Парадный портрет Н. П. Лихачева дореволюционного времени.
«Дорогая Маргарита Петровна!
Очень рада Вашим письмам, и огромное спасибо за книгу. К сожалению, я ничего не могу послать Вам, кроме маленькой публикации во «Вспомогательных исторических дисциплинах» - письмо Николая Петровича [Лихачева], очень впечатляющее и очень актуальное. В свое время и проливала слезы в архиве Академии наук, читая бумаги последних лет жизни Н. П. – и упомянутая Вами просьба о конфискованных вещах, и о книгах из кабинета, которые для него орудия земли, и без них он не может зарабатывать на жизнь, а также прошение моей бабушки[iv] в ГПУ разрешить ей или кому-нибудь из дочерей поехать в Астрахань, чтобы ухаживать за больным стариком… Главные его страдания – возвращение в пустой дом, созерцание полного уничтожения дела его жизни; это, конечно, невозможно пережить. Недавно здесь, в Публичке[v], на традиционной конференции «Депо манускриптов» был доклад и новых поступлениях – а именно, об архиве В. А. Крачковской[vi]. Там было несколько писем. Вера Александровна посылала Николаю Петровичу продуктовые посылки – какой человек! – и он ее благодарил, перечисляя, как он рад чаю, кофею и макаронам.

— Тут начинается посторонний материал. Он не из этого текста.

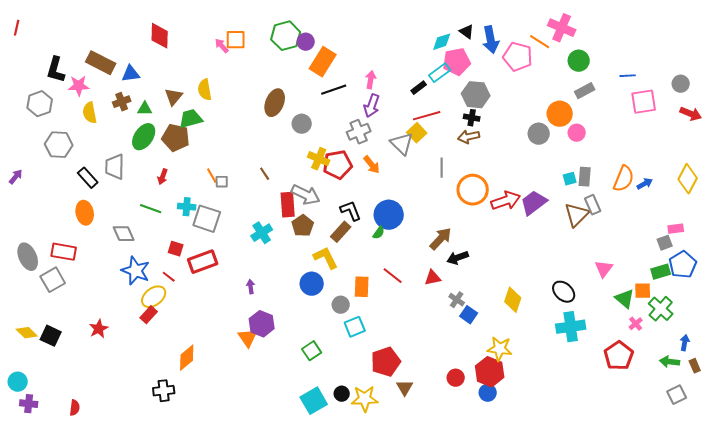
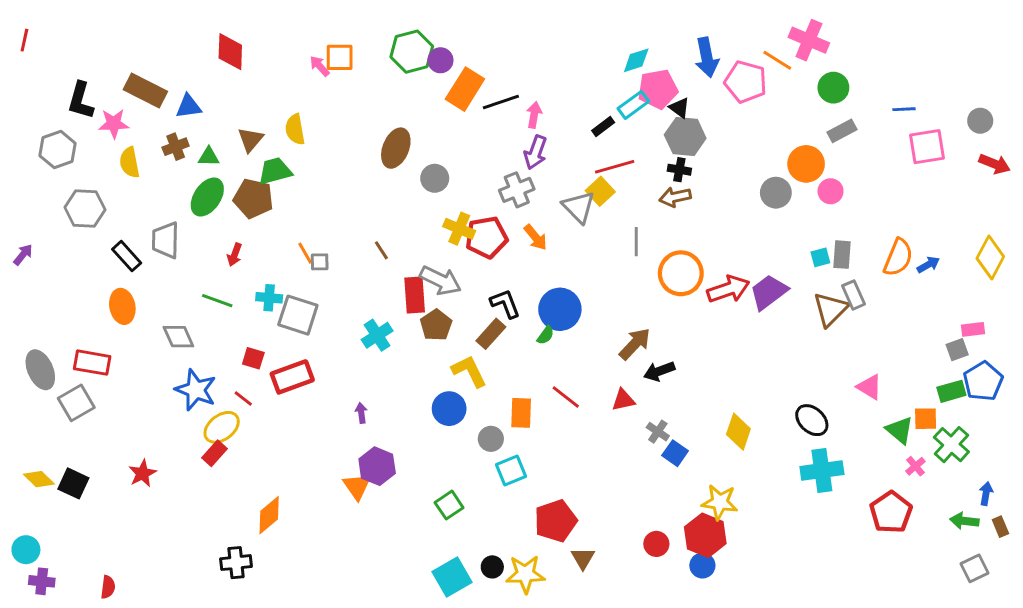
black triangle: (467, 32) -> (679, 108), moved
black line: (334, 90) -> (501, 102), moved
pink triangle: (604, 269) -> (869, 387), turned -36

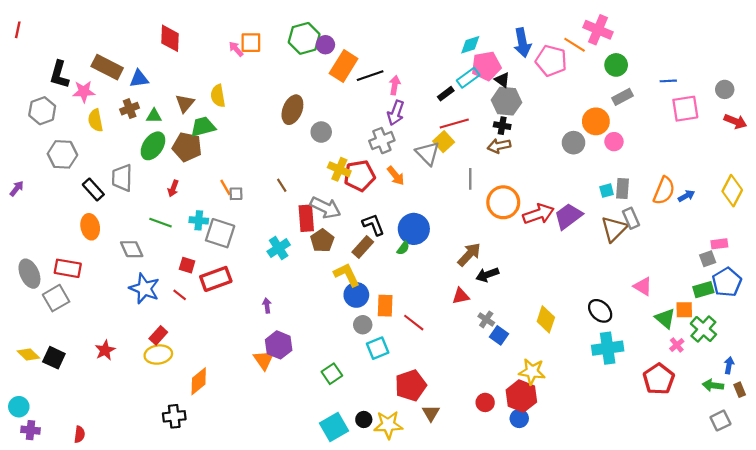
red line: (566, 397) -> (414, 323), moved
blue circle: (449, 409) -> (356, 295), moved
yellow ellipse: (222, 427) -> (158, 355), moved, turned 30

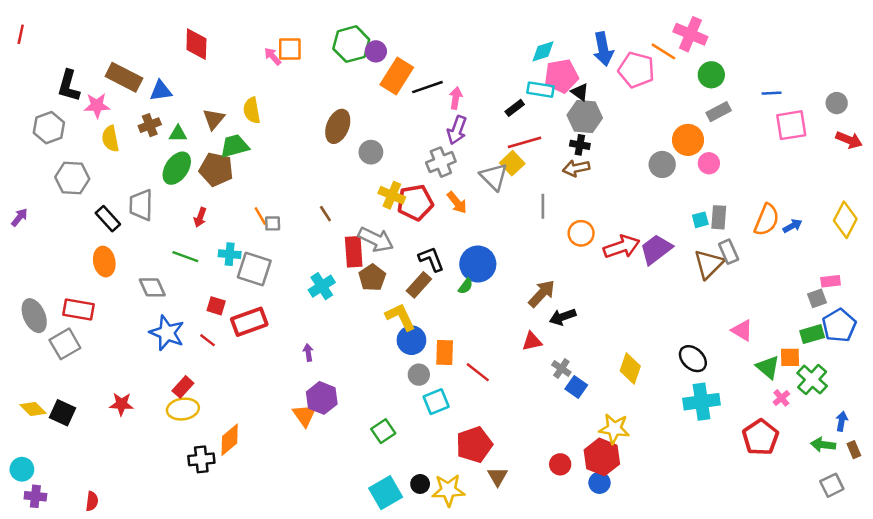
cyan rectangle: (468, 78) -> (541, 90), turned 45
orange circle: (503, 202) -> (581, 233), size x0.7
red star: (105, 350) -> (121, 404), turned 30
black cross: (174, 416) -> (201, 459), moved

А ведь тогда – и после – даже упоминание имени (не то что переписка) были опасны не только для карьеры. Поэтому я ценю, что нынешний наш страдалец и однофамилец[vii] в те времена, если заходила речь в лекции или докладе, подчеркивал, что есть другой, очень великий, а он Д. С., просто однофамилец. Это было мило и смело. У него у самого в то время титула не было. Несмотря на одиозность, в 1962 году в ЛОИИ[viii] была конференция – вполне тихая – к столетию Н. П. Лихачева, там очень душевно и интересно выступали те, кто его знали – … Е. Ч. Скржинская[ix] и еще несколько человек. Тогда в журнале «Советская археология» появилась статья В. Л. Янина[x] о Н. П. Лихачеве. Нынче на конференции памяти Д. С. Л., я имела возможность впервые в жизни поговорить с Вал. Лавр. – так уже получилось, что я не была с ним знакома – я ему высказала свои чувства за это, и за все другое, что он сделал для памяти о Н. П. Лихачеве – и закончили мы с ним выяснением нашего «свойства» по линии Морозовых[xi].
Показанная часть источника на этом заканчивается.